[RECORDS]
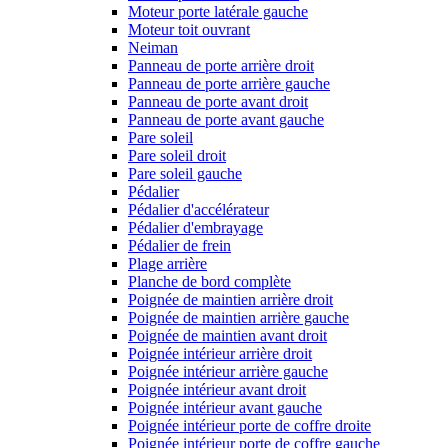
Moteur porte latérale gauche
Moteur toit ouvrant
Neiman
Panneau de porte arrière droit
Panneau de porte arrière gauche
Panneau de porte avant droit
Panneau de porte avant gauche
Pare soleil
Pare soleil droit
Pare soleil gauche
Pédalier
Pédalier d'accélérateur
Pédalier d'embrayage
Pédalier de frein
Plage arrière
Planche de bord complète
Poignée de maintien arrière droit
Poignée de maintien arrière gauche
Poignée de maintien avant droit
Poignée intérieur arrière droit
Poignée intérieur arrière gauche
Poignée intérieur avant droit
Poignée intérieur avant gauche
Poignée intérieur porte de coffre droite
Poignée intérieur porte de coffre gauche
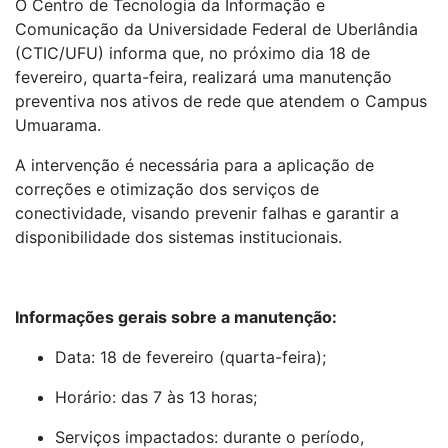
O Centro de Tecnologia da Informação e
Comunicação da Universidade Federal de Uberlândia
(CTIC/UFU) informa que, no próximo dia 18 de
fevereiro, quarta-feira, realizará uma manutenção
preventiva nos ativos de rede que atendem o Campus
Umuarama.
A intervenção é necessária para a aplicação de
correções e otimização dos serviços de
conectividade, visando prevenir falhas e garantir a
disponibilidade dos sistemas institucionais.
Informações gerais sobre a manutenção:
Data: 18 de fevereiro (quarta-feira);
Horário: das 7 às 13 horas;
Serviços impactados: durante o período,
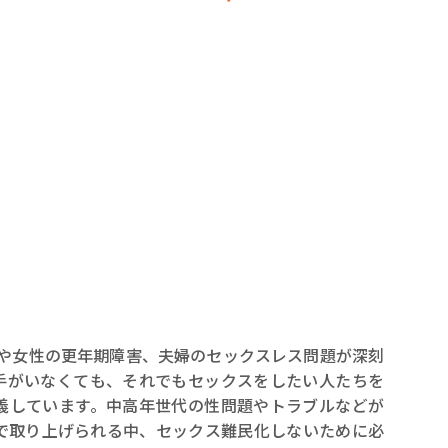
ロボット・イン・ザ・シ
著／デボラ・イン…
Dや女性の更年期障害、夫婦のセックスレス問題が深刻
手がいなくても、それでもセックスをしたい人たちを
義しています。中高年世代の性問題やトラブルなどが
で取り上げられる中、セックス難民化しないために必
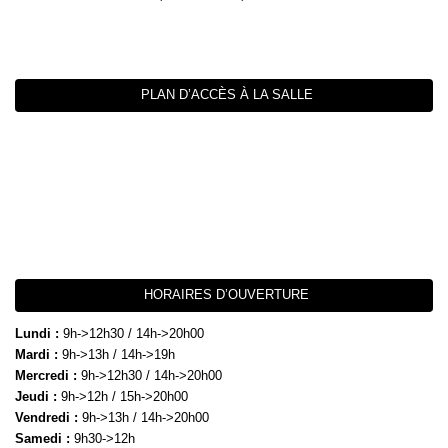
PLAN D’ACCÈS À LA SALLE
HORAIRES D’OUVERTURE
Lundi :
9h->12h30 / 14h->20h00
Mardi :
9h->13h / 14h->19h
Mercredi :
9h->12h30 / 14h->20h00
Jeudi :
9h->12h / 15h->20h00
Vendredi :
9h->13h / 14h->20h00
Samedi :
9h30->12h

[WHAT IS EXPECTED]
Extract precisely the lines beginning at the line containing "Data: 18 de fevereiro (quarta-feira);" and ending at the last line of the entries above, exactly as written and with no pictures.

[THE ANSWER]
Data: 18 de fevereiro (quarta-feira);
Horário: das 7 às 13 horas;
Serviços impactados: durante o período,
ロボット・イン・ザ・シ
著／デボラ・イン…
Dや女性の更年期障害、夫婦のセックスレス問題が深刻
手がいなくても、それでもセックスをしたい人たちを
義しています。中高年世代の性問題やトラブルなどが
で取り上げられる中、セックス難民化しないために必
PLAN D’ACCÈS À LA SALLE
HORAIRES D’OUVERTURE
Lundi :
9h->12h30 / 14h->20h00
Mardi :
9h->13h / 14h->19h
Mercredi :
9h->12h30 / 14h->20h00
Jeudi :
9h->12h / 15h->20h00
Vendredi :
9h->13h / 14h->20h00
Samedi :
9h30->12h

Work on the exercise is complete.